Existing efforts to aid consumers in maintaining active, transportable, and archived PHI files should include paper format. As our study found that health care consumers have a need to discard and back up their PHI, policy makers should consider developing PHI retention and backup guidelines for health care consumers. Tools (paper and digital) for securely storing, backing up, and safely discarding health care consumer–held PHI are also needed.

Hindrances that add to health care consumers’ PHIM burden or interfered with PHIM work need to be resolved. Our study suggests that rather than relieving health care consumers of the burden of sharing their PHI across providers, health care portals have increased individuals’ PHIM workload. Our findings indicate that the fragmented PHI generated by health care provider and insurer portals has resulted in health care consumers extracting medical and financial PHI from clinical and insurance records and entering (or rekeying) it into summary forms. These summary forms help them manage their health and finance and share their PHI with health care providers, insurers, and caregivers.

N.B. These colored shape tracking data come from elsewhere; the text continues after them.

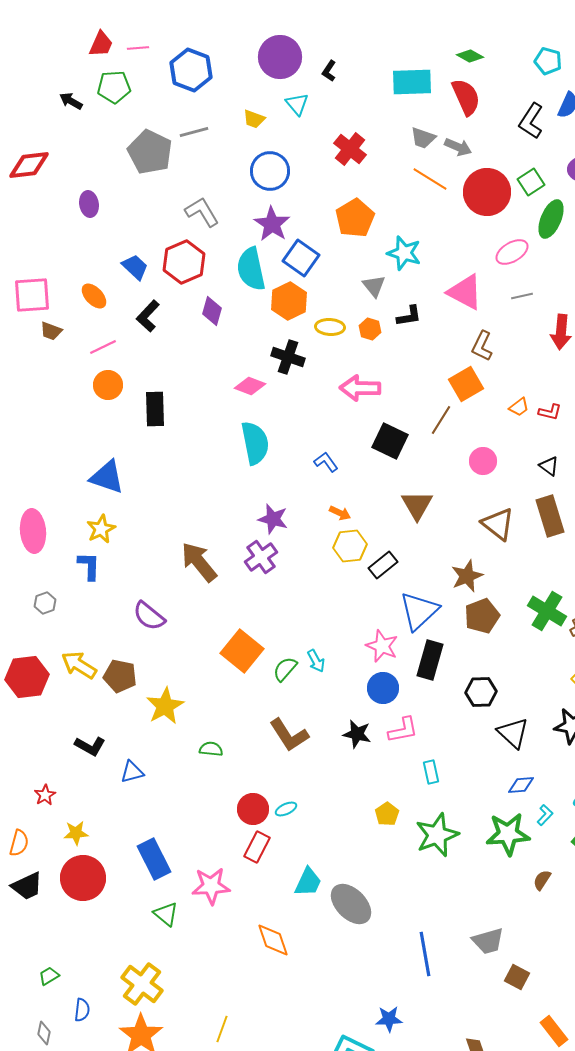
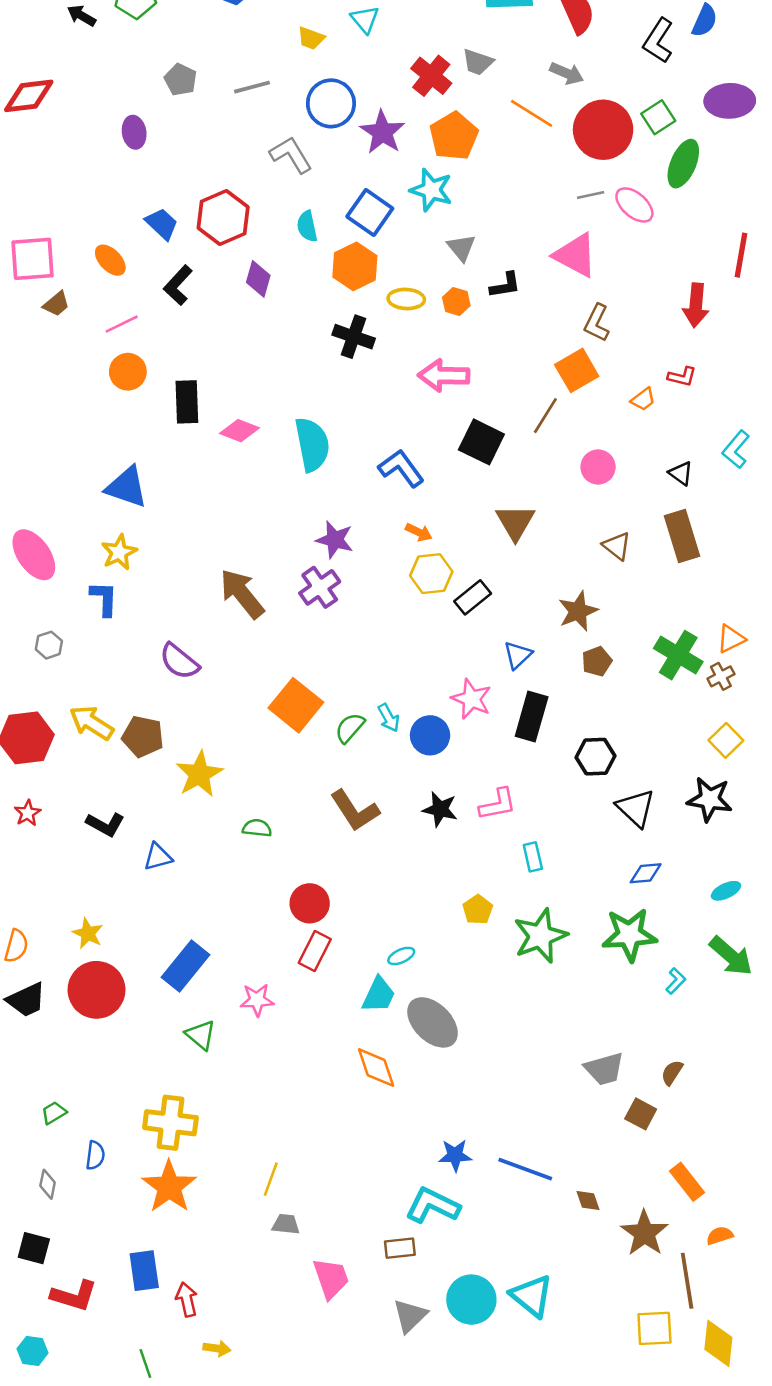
gray line: (194, 132) -> (252, 87), moved
gray trapezoid: (423, 138) -> (478, 62), moved
gray pentagon: (150, 152) -> (181, 80), size x0.6
purple ellipse: (89, 204) -> (134, 132), moved
gray L-shape: (202, 212) -> (291, 155), moved
orange pentagon: (355, 218) -> (454, 136), moved
purple star: (272, 224) -> (382, 132), moved
pink ellipse: (512, 252) -> (634, 205), turned 72
cyan star: (404, 253) -> (431, 190), moved
cyan semicircle: (251, 269) -> (307, 226), size x0.6
gray line: (522, 296) -> (591, 195), moved
brown trapezoid: (51, 331) -> (56, 304), turned -60
pink diamond: (250, 386) -> (239, 431), moved
red L-shape: (550, 412) -> (682, 377), moved
blue L-shape: (326, 462) -> (401, 468), size x1.5
brown triangle: (498, 524) -> (617, 546), size x0.7
pink ellipse: (33, 531) -> (34, 555), turned -30
blue triangle: (419, 611) -> (518, 655), size x0.6
brown pentagon: (482, 616) -> (597, 661), size x0.7
blue circle: (383, 688) -> (430, 735), moved
red star: (45, 795) -> (28, 813), moved
cyan ellipse: (286, 809) -> (401, 956), moved
cyan L-shape: (545, 815) -> (676, 981), moved
yellow star: (76, 833) -> (88, 933), turned 30
blue rectangle: (154, 859) -> (186, 966), turned 66
brown semicircle: (542, 880) -> (672, 1073), moved
pink star: (211, 886) -> (257, 1000), size x0.7
orange diamond: (273, 940) -> (376, 1068), moved
blue line: (425, 954) -> (525, 1169), moved, turned -60
yellow cross: (142, 984) -> (170, 1123), turned -30
blue star: (389, 1019) -> (455, 1155), moved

Research is needed to understand the nature and prevalence of PHI integration into the PHIM of health care consumers. In addition, we urge health care provider and insurer organizations work to reduce their contribution to the PHIM work burden by improving the consistency, clarity, and formatting of the PHI they generate.

CHT solutions are also required to eliminate the integration work of health care consumers. Specifically, we recommend that CHT be developed, which automates the creation of comprehensive current and past health summaries that can be provided to health care consumers in paper and digital formats. Similarly, for financial PHI, CHT is needed to track consumers’ medical bills and insurance claims, flag inconsistencies, and generate claim appeal forms. The tools created should allow easy extraction from patient records and automatic entry into a standard format that can be printed, faxed, and filed electronically.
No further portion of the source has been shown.